要するに、紙巻きたばこから新型たばこへという世界的な潮流があるなか、2つの流派が生まれているということだ。

だが、ブルームバーグが「液体ニコチンでは十分な満足感が得られないと感じる消費者がいることから、加熱式たばこが開発された」と書くように、期待が高いのは、従来のたばこにより近いとされる加熱式たばこのほうかもしれない。市場調査会社ユーロモニター・インターナショナルは、世界で今後2年、電子たばこより加熱式たばこのほうが成長率が高いと予測している。

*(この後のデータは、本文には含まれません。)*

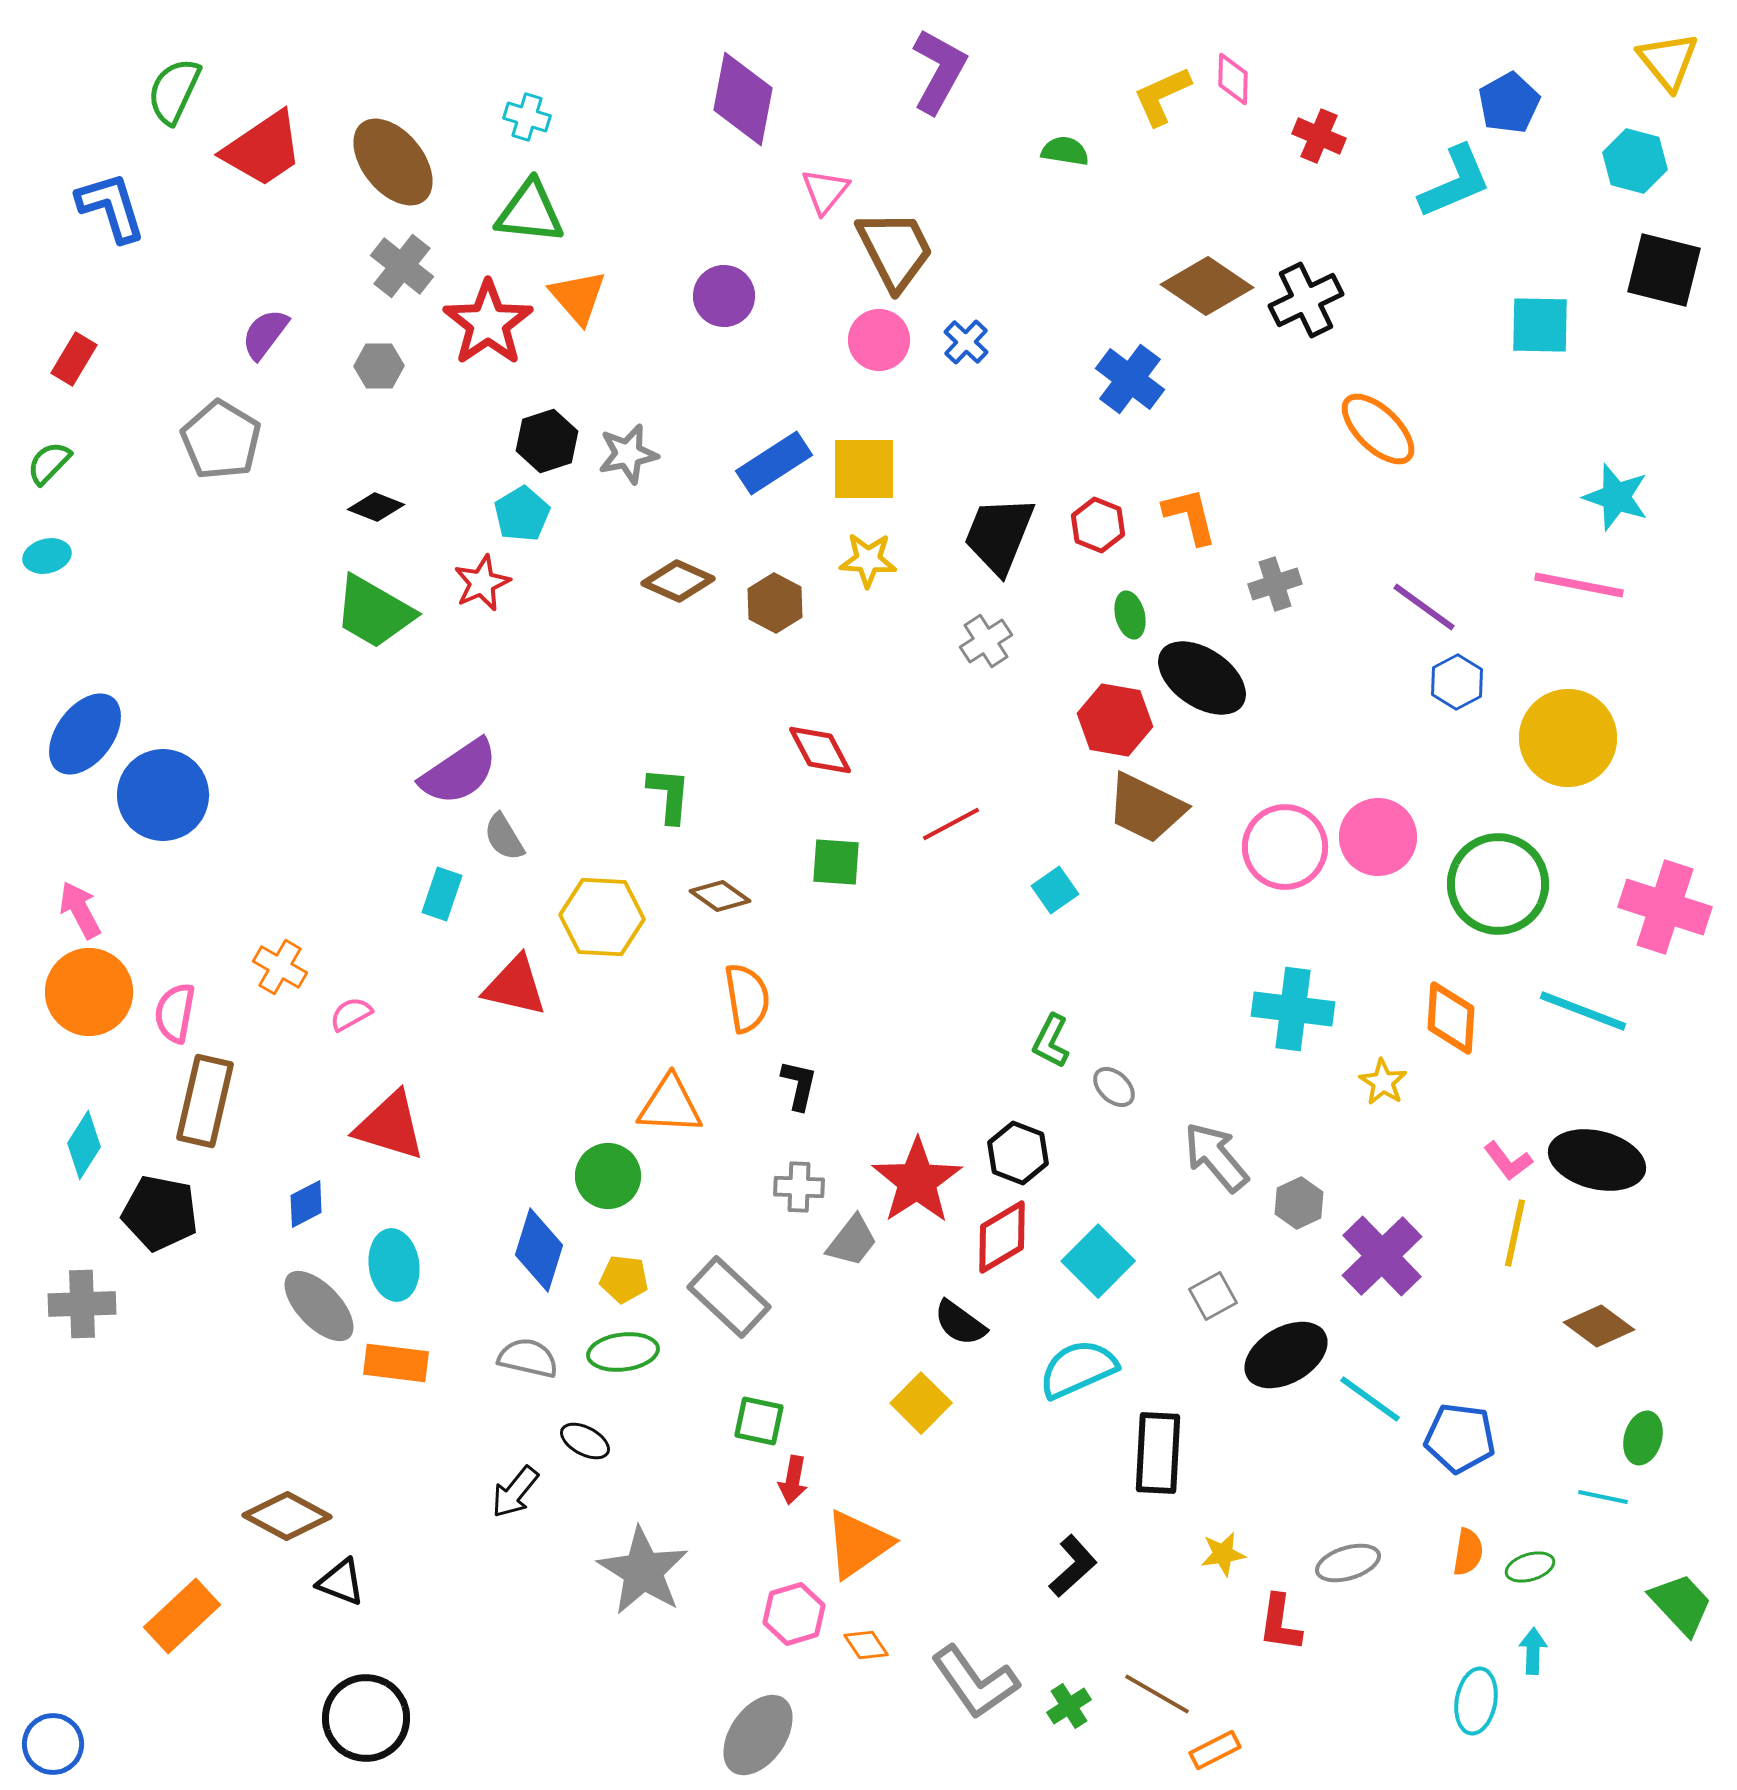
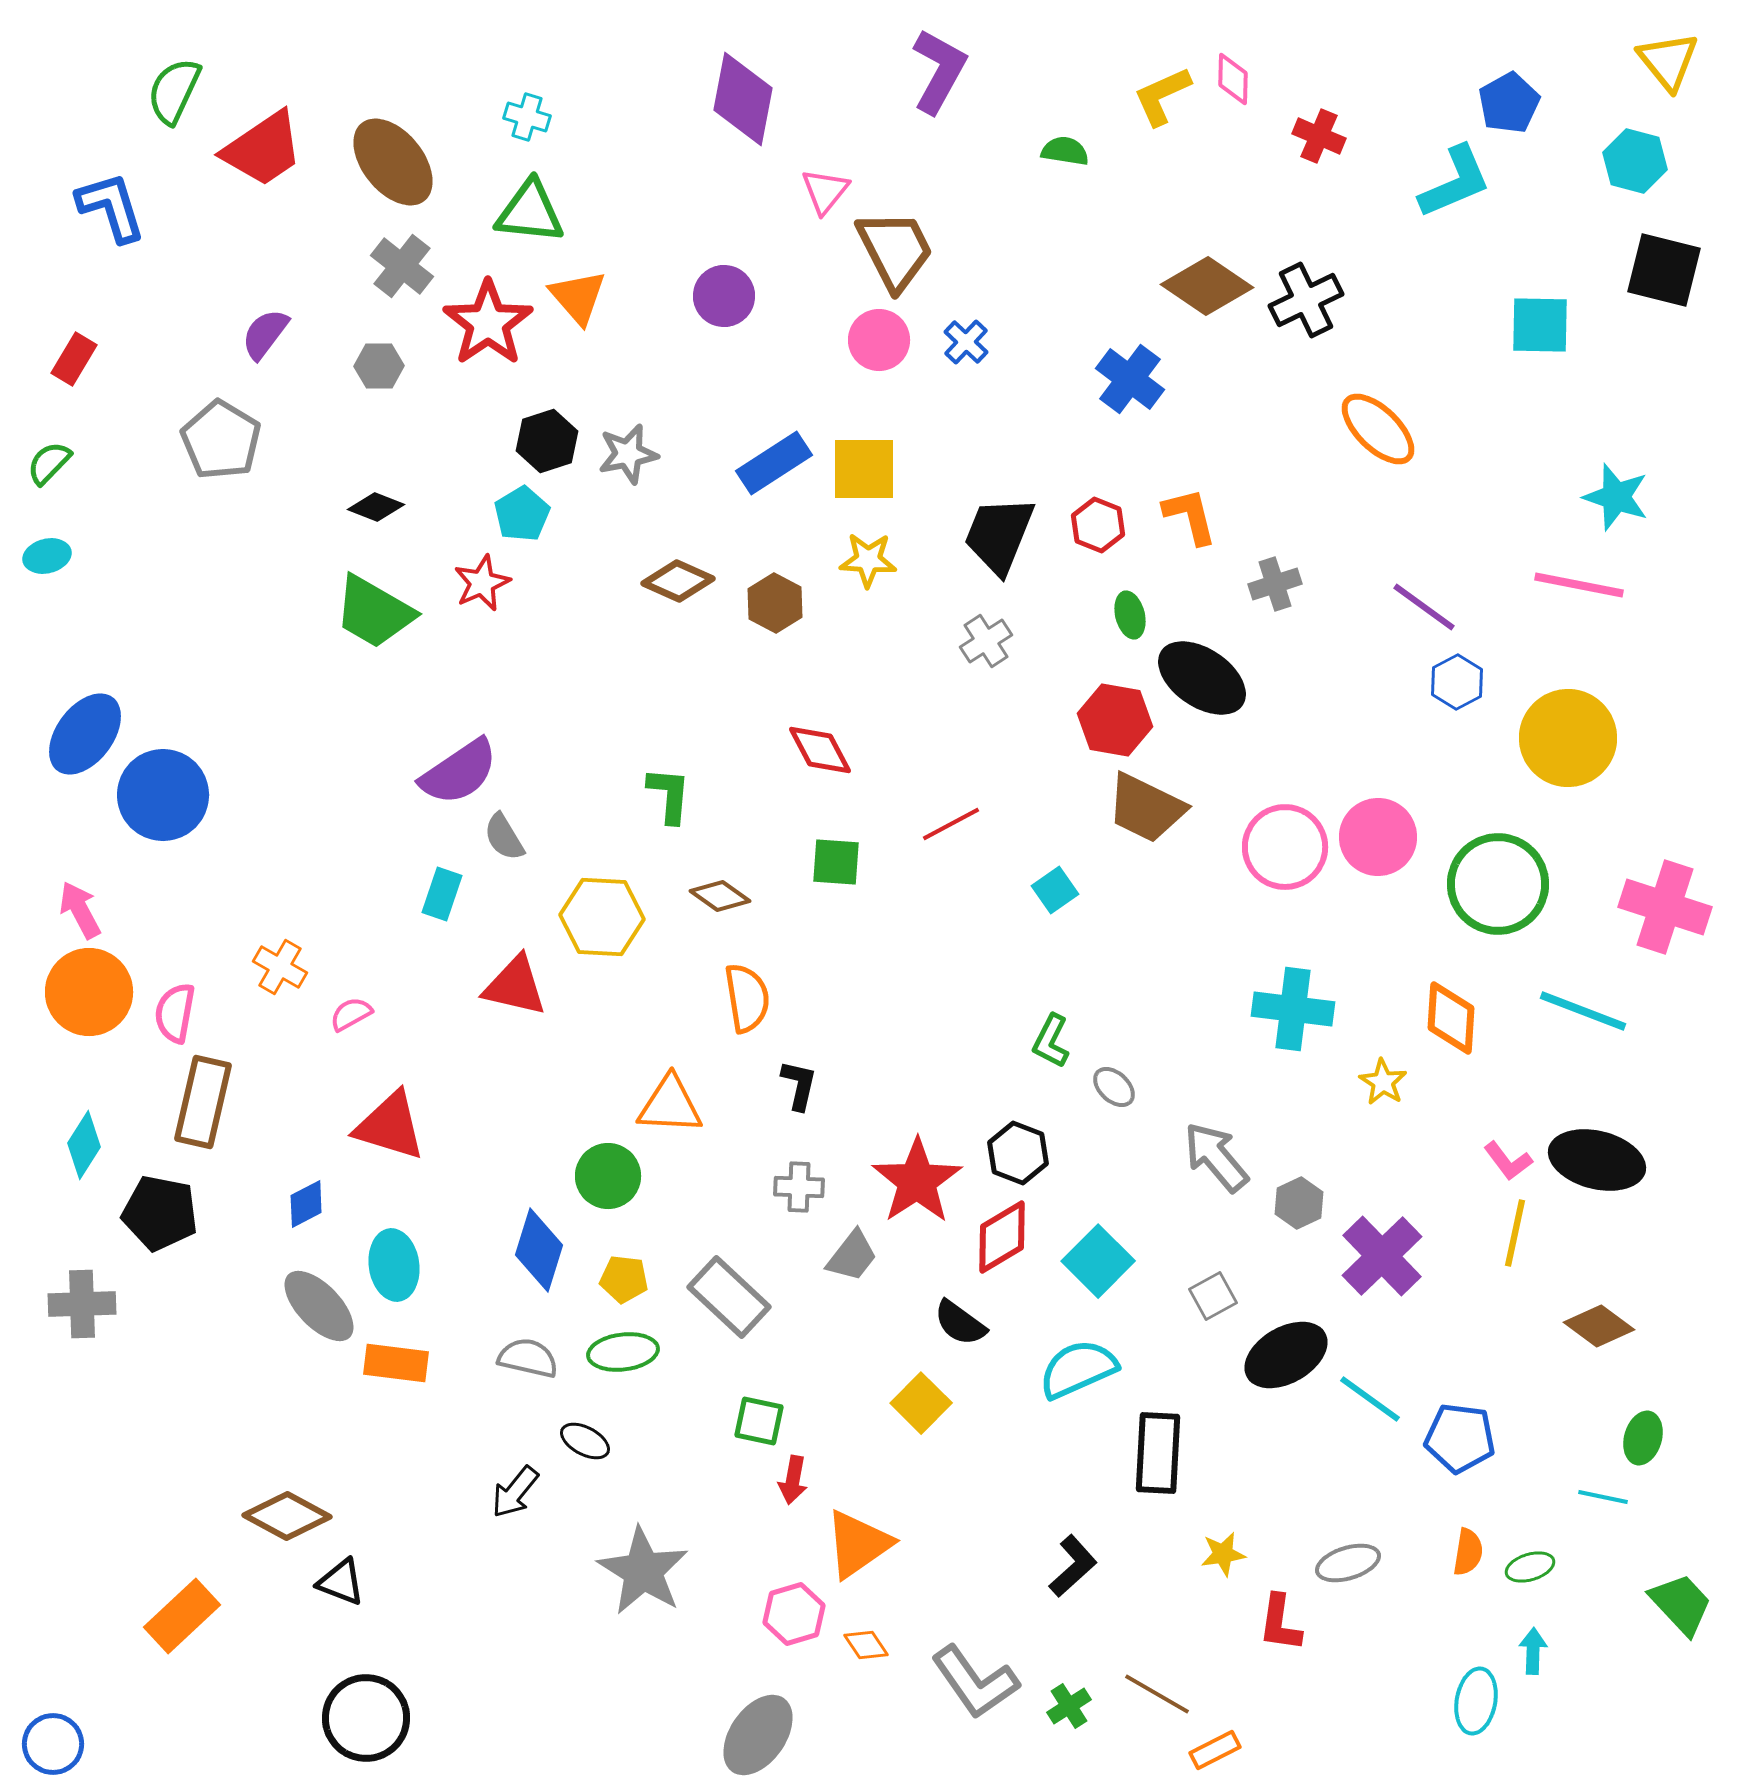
brown rectangle at (205, 1101): moved 2 px left, 1 px down
gray trapezoid at (852, 1241): moved 15 px down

実際、上述のように世界展開は早くも始まっている。JTは昨年、日本同様の規制があり電子たばこ市場のなかったスイスに、プルーム・テックを投入。PMIもアイコスを既に25カ国以上で販売し、電子たばこユーザーが増えつつあった韓国でも昨年発売している。

シェア争いのカギはシニア層へのアプローチか

まだ「戦国時代」の終わっていない日本ではどうなのか。「加熱式たばこは紙巻きたばこほど味やブランドに対するロイヤルティがなく、電子デバイスである以上壊れやすいため、ブランドスイッチが起こりやすい。シェアの奪い合いはこれから激しくなるだろう」と、野村證券の藤原氏は言う。「いまはアイコスが1位だが、誰しもが1位になれる市場だ」

今後のシェア争いのカギを握るのは、シニア層かもしれない。藤原氏によれば、喫煙者の40%強を50代が占めているが「彼らはなかなか加熱式たばこへと移らない。でも今後は、(JTの紙巻きたばこ愛煙者が多いこの層へのアプローチで)JTが強さを発揮するのではないかと見ている」。

シニア層へのアプローチでは、操作性という意味でもJTに分がありそうだ。デバイスを掃除する手間が要らない、待ち時間なくすぐに吸える、高温にならずそのままポケットにも入れられるなど、加熱式たばこ3製品の中で、最もシンプルで使いやすいのがプルーム・テックとされる。

JTは4月、アイコスやグローと同様の「高温加熱方式」の新製品(プルーム・テックは独自の「低温加熱方式」を採用している)と、プルーム・テックの進化版となる新製品の2種を早ければ年内に発売することを発表した。日本の加熱式たばこ戦争はますます激しさを増しそうだ。将来ここで覇権を握った者が、世界の新型たばこ市場を制すると言ったら言い過ぎだろうか。